--- EXERCISE DATA Enclosed Below ---

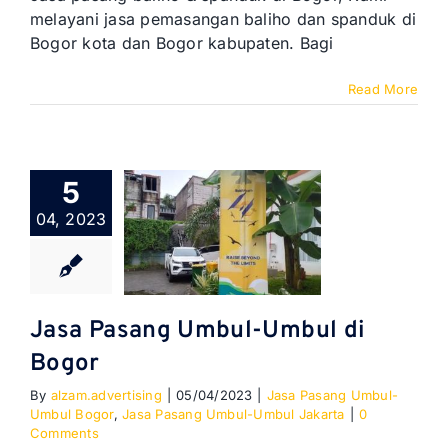
melayani jasa pemasangan baliho dan spanduk di
Bogor kota dan Bogor kabupaten. Bagi
Read More
5
04, 2023
Jasa Pasang Umbul-Umbul di
Bogor
By
alzam.advertising
|
05/04/2023
|
Jasa Pasang Umbul-
Umbul Bogor
,
Jasa Pasang Umbul-Umbul Jakarta
|
0
Comments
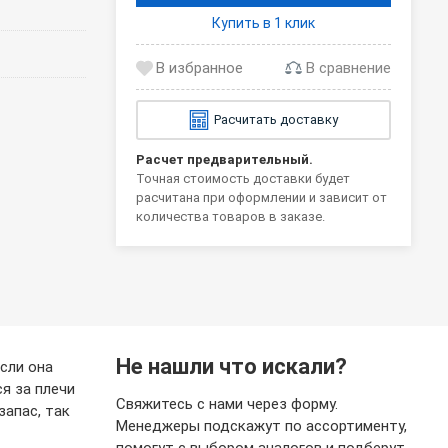
Купить в 1 клик
В сравнение
Расчитать доставку
Расчет предварительный.
Точная стоимость доставки будет
расчитана при оформлении и зависит от
количества товаров в заказе.
Не нашли что искали?
сли она
я за плечи
Свяжитесь с нами через форму.
запас, так
Менеджеры подскажут по ассортименту,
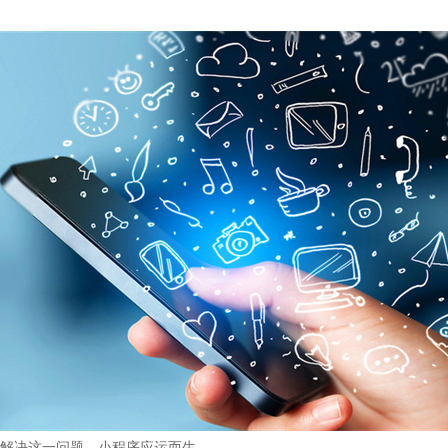
解决这一问题，小程序应运而生。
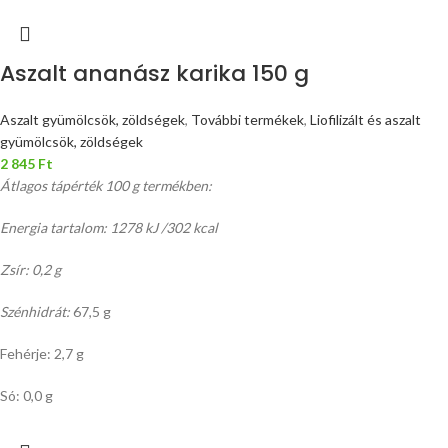
Aszalt ananász karika 150 g
Aszalt gyümölcsök, zöldségek
,
További termékek
,
Liofilizált és aszalt
gyümölcsök, zöldségek
2 845
Ft
Átlagos tápérték 100 g termékben:
Energia tartalom: 1278 kJ /302 kcal
Zsír: 0,2 g
Szénhidrát:
67,5 g
Fehérje: 2,7 g
Só: 0,0 g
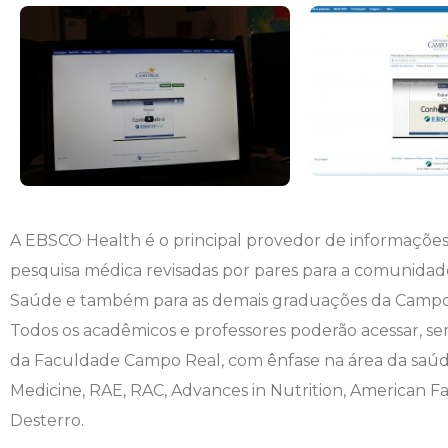
Engenharia de Software
Ensalamento
Editais
Engenharia Elétrica
Horário de Aulas
Extensão
Engenharia Mecânica
Manual do Acadêmico
Infocampo
Farmácia
Manual de Formatura
Intercampo
Fisioterapia
Manual de Trabalhos Acadêmicos
Logos Campo Real
A EBSCO Health é o principal provedor de informações 
pesquisa médica revisadas por pares para a comunidad
Medicina
Minha Biblioteca
NAPP e NAPC
Saúde e também para as demais graduações da Campo
Todos os acadêmicos e professores poderão acessar, sem
Medicina Veterinária
Núcleo de Apoio Psicopedagógico
Portal do Egresso
da Faculdade Campo Real, com ênfase na área da saúde;
Medicine, RAE, RAC, Advances in Nutrition, American Fami
Nutrição
Ouvidoria
Portal do RH
Desterro.
Odontologia
Plano de Ensino
Programa de Monitoria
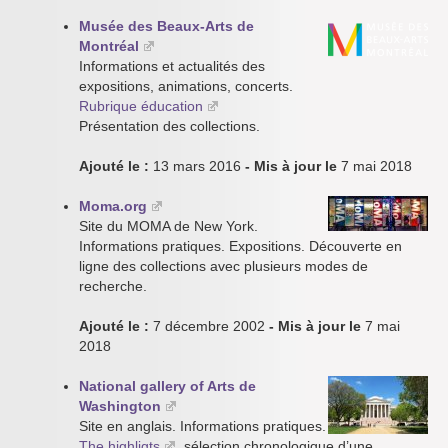
Musée des Beaux-Arts de
Montréal
Informations et actualités des
expositions, animations, concerts.
Rubrique éducation
Présentation des collections.
Ajouté le :
13 mars 2016
- Mis à jour le
7 mai 2018
Moma.org
Site du MOMA de New York.
Informations pratiques. Expositions. Découverte en
ligne des collections avec plusieurs modes de
recherche.
Ajouté le :
7 décembre 2002
- Mis à jour le
7 mai
2018
National gallery of Arts de
Washington
Site en anglais. Informations pratiques.
The highligts
sélection chronologique d’une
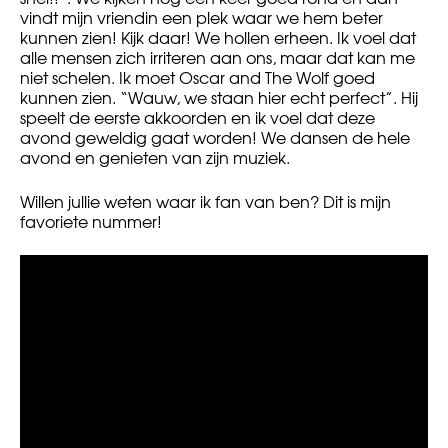
vindt mijn vriendin een plek waar we hem beter
kunnen zien! Kijk daar! We hollen erheen. Ik voel dat
alle mensen zich irriteren aan ons, maar dat kan me
niet schelen. Ik moet Oscar and The Wolf goed
kunnen zien. “Wauw, we staan hier echt perfect”. Hij
speelt de eerste akkoorden en ik voel dat deze
avond geweldig gaat worden! We dansen de hele
avond en genieten van zijn muziek.
Willen jullie weten waar ik fan van ben? Dit is mijn
favoriete nummer!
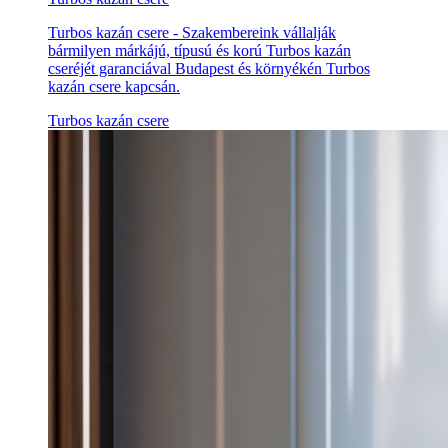
Turbos kazán csere - Szakembereink vállalják
bármilyen márkájú, típusú és korú Turbos kazán
cseréjét garanciával Budapest és környékén Turbos
kazán csere kapcsán.
Turbos kazán csere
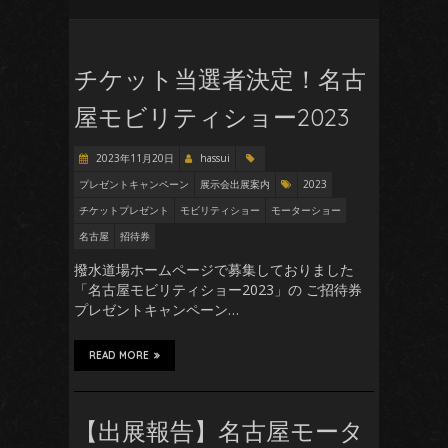
チケット当選者決定！名古
屋モビリティショー2023
2023年11月20日
hassui
プレゼントキャンペーン
展示会出展案内
2023
チケットプレゼント
モビリティショー
モーターショー
名古屋
招待券
撥水道場ホームページで募集しておりました
「名古屋モビリティショー2023」の ご招待券
プレゼントキャンペーン…
READ MORE
【出展報告】名古屋モータ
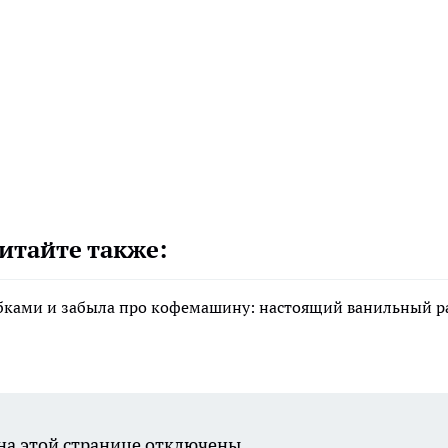
итайте также:
бками и забыла про кофемашину: настоящий ванильный р
а этой странице отключены.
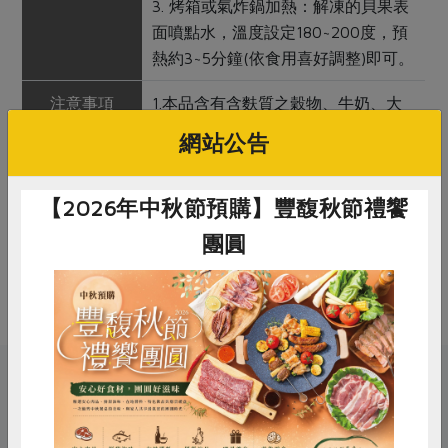
3. 烤箱或氣炸鍋加熱：解凍的貝果表
面噴點水，溫度設定180~200度，預
熱約3~5分鐘(依食用喜好調整)即可。
注意事項
1.本品含有含麩質之穀物、牛奶、大
豆及其製品，對其過敏者請勿食用。
網站公告
2.本產品生產製程廠房，其設備或生
產管線有處理堅果類、花生、芝麻、
【2026年中秋節預購】豐馥秋節禮饗
蛋及其製品。
3.開封後請盡速食用完畢，未食用完
團圓
請冷凍保存。
惜食
RPET
食譜
減硝酸鹽
關鍵字
雞蛋
食安
共同購買
# 中子
# 好丘
# 貝果
# 麵包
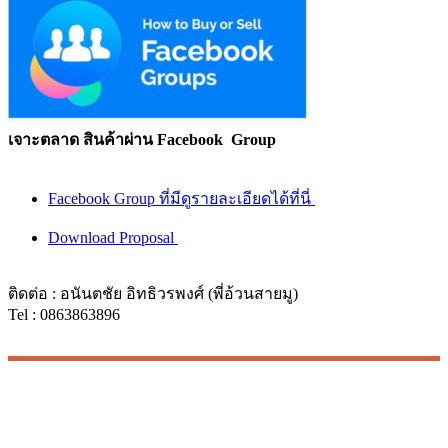
เจาะตลาด สินค้าผ่าน Facebook Group
Facebook Group ที่มีดูรายละเอียดได้ที่นี่
Download Proposal
ติดต่อ : อนันตชัย อิทธิวรพงศ์ (พี่อ้วนสายมู)
Tel : 0863863896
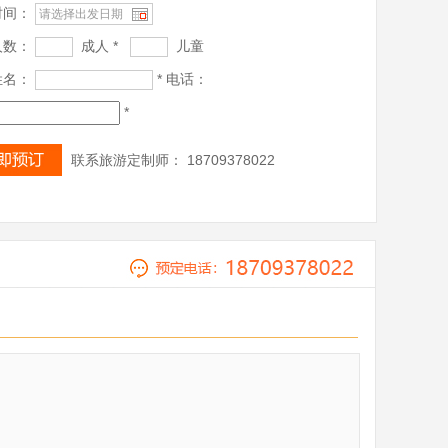
时间：
人数：
成人 *
儿童
姓名：
* 电话：
*
联系旅游定制师： 18709378022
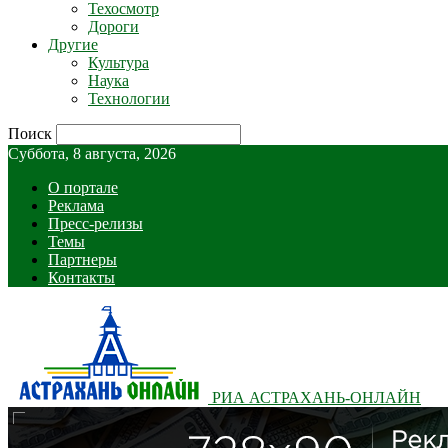
Техосмотр
Дороги
Другие
Культура
Наука
Технологии
Поиск
Суббота, 8 августа, 2026
О портале
Реклама
Пресс-релизы
Темы
Партнеры
Контакты
РИА АСТРАХАНЬ-ОНЛАЙН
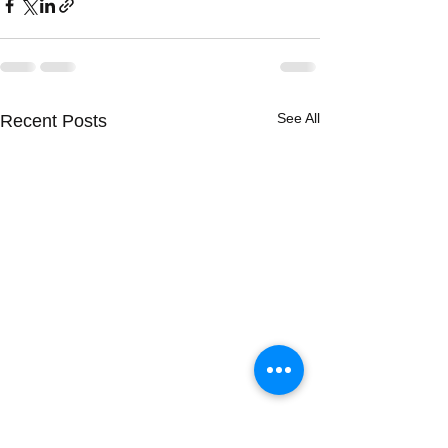
See All
Recent Posts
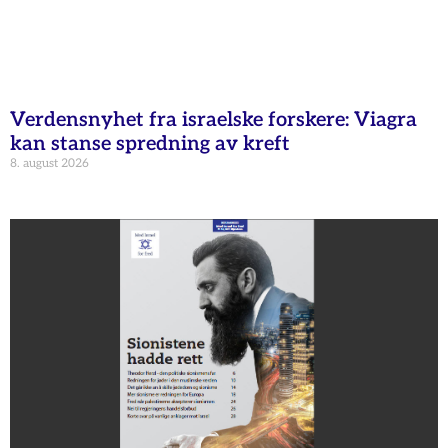
Verdensnyhet fra israelske forskere: Viagra
kan stanse spredning av kreft
8. august 2026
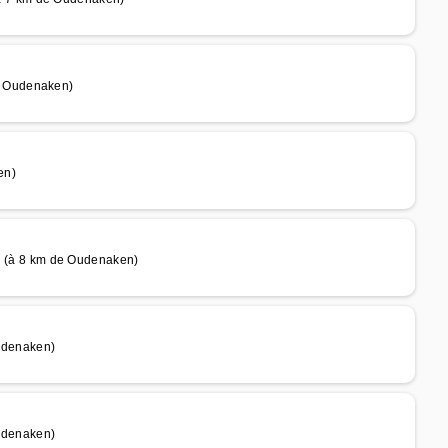
e Oudenaken)
en)
(à 8 km de Oudenaken)
udenaken)
udenaken)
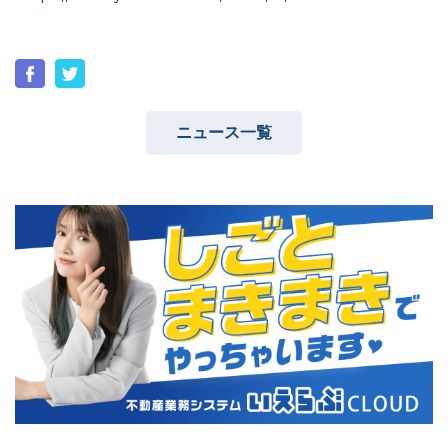
ユーザーインタビュー
ホームページ制作実績
ニュース一覧
ニュース一覧
お役立ちブログ
資料ダウンロード
特長
サービス一覧
プラン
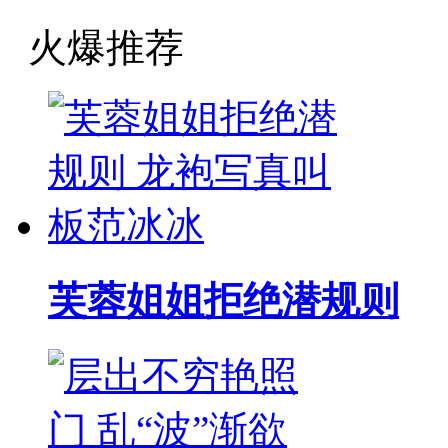
火爆推荐
芙蓉姐姐拒绝潜规则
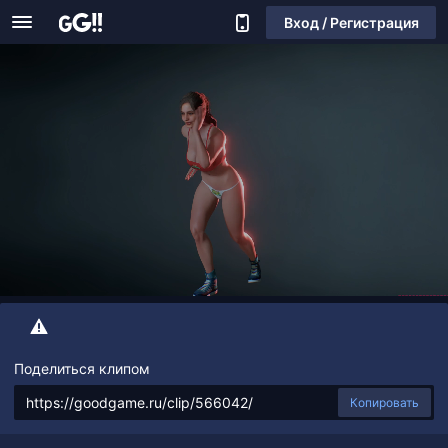
Вход / Регистрация
Поделиться клипом
Копировать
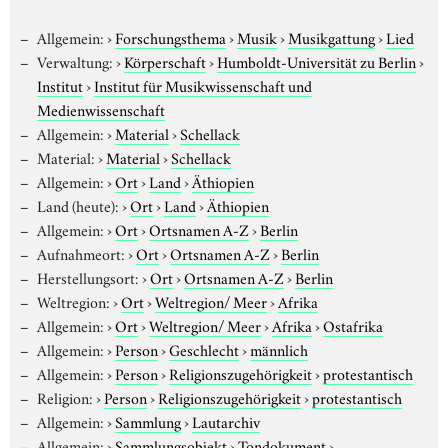
Allgemein:
›
Forschungsthema
›
Musik
›
Musikgattung
›
Lied
Verwaltung:
›
Körperschaft
›
Humboldt-Universität zu Berlin
›
Institut
›
Institut für Musikwissenschaft und
Medienwissenschaft
Allgemein:
›
Material
›
Schellack
Material:
›
Material
›
Schellack
Allgemein:
›
Ort
›
Land
›
Äthiopien
Land (heute):
›
Ort
›
Land
›
Äthiopien
Allgemein:
›
Ort
›
Ortsnamen A-Z
›
Berlin
Aufnahmeort:
›
Ort
›
Ortsnamen A-Z
›
Berlin
Herstellungsort:
›
Ort
›
Ortsnamen A-Z
›
Berlin
Weltregion:
›
Ort
›
Weltregion/ Meer
›
Afrika
Allgemein:
›
Ort
›
Weltregion/ Meer
›
Afrika
›
Ostafrika
Allgemein:
›
Person
›
Geschlecht
›
männlich
Allgemein:
›
Person
›
Religionszugehörigkeit
›
protestantisch
Religion:
›
Person
›
Religionszugehörigkeit
›
protestantisch
Allgemein:
›
Sammlung
›
Lautarchiv
Allgemein:
›
Sammlungsobjekt
›
Tondokument
›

--- End of Enclosed EXERCISE DATA ---

EXERCISE DETAILS — The exact lines from the beginning of the data through the one that contains "vindt mijn vriendin" must be given again, both ends included, and pictures must be left out.

TASK RESULT —
melayani jasa pemasangan baliho dan spanduk di
Bogor kota dan Bogor kabupaten. Bagi
Read More
5
04, 2023
Jasa Pasang Umbul-Umbul di
Bogor
By
alzam.advertising
|
05/04/2023
|
Jasa Pasang Umbul-
Umbul Bogor
,
Jasa Pasang Umbul-Umbul Jakarta
|
0
Comments
Купить в 1 клик
В сравнение
Расчитать доставку
Расчет предварительный.
Точная стоимость доставки будет
расчитана при оформлении и зависит от
количества товаров в заказе.
Не нашли что искали?
сли она
я за плечи
Свяжитесь с нами через форму.
запас, так
Менеджеры подскажут по ассортименту,
解决这一问题，小程序应运而生。
Aszalt ananász karika 150 g
Aszalt gyümölcsök, zöldségek
,
További termékek
,
Liofilizált és aszalt
gyümölcsök, zöldségek
2 845
Ft
Átlagos tápérték 100 g termékben:
Energia tartalom: 1278 kJ /302 kcal
Zsír: 0,2 g
Szénhidrát:
67,5 g
Fehérje: 2,7 g
Só: 0,0 g
Engenharia de Software
Ensalamento
Editais
Engenharia Elétrica
Horário de Aulas
Extensão
Engenharia Mecânica
Manual do Acadêmico
Infocampo
Farmácia
Manual de Formatura
Intercampo
Fisioterapia
Manual de Trabalhos Acadêmicos
Logos Campo Real
A EBSCO Health é o principal provedor de informações 
pesquisa médica revisadas por pares para a comunidad
Medicina
Minha Biblioteca
NAPP e NAPC
Saúde e também para as demais graduações da Campo
Todos os acadêmicos e professores poderão acessar, sem
Medicina Veterinária
Núcleo de Apoio Psicopedagógico
Portal do Egresso
da Faculdade Campo Real, com ênfase na área da saúde;
Medicine, RAE, RAC, Advances in Nutrition, American Fami
Nutrição
Ouvidoria
Portal do RH
Desterro.
Odontologia
Plano de Ensino
Programa de Monitoria
Musée des Beaux-Arts de
Montréal
Informations et actualités des
expositions, animations, concerts.
Rubrique éducation
Présentation des collections.
Ajouté le :
13 mars 2016
- Mis à jour le
7 mai 2018
Moma.org
Site du MOMA de New York.
Informations pratiques. Expositions. Découverte en
ligne des collections avec plusieurs modes de
recherche.
Ajouté le :
7 décembre 2002
- Mis à jour le
7 mai
2018
National gallery of Arts de
Washington
Site en anglais. Informations pratiques.
The highligts
sélection chronologique d’une
vindt mijn vriendin een plek waar we hem beter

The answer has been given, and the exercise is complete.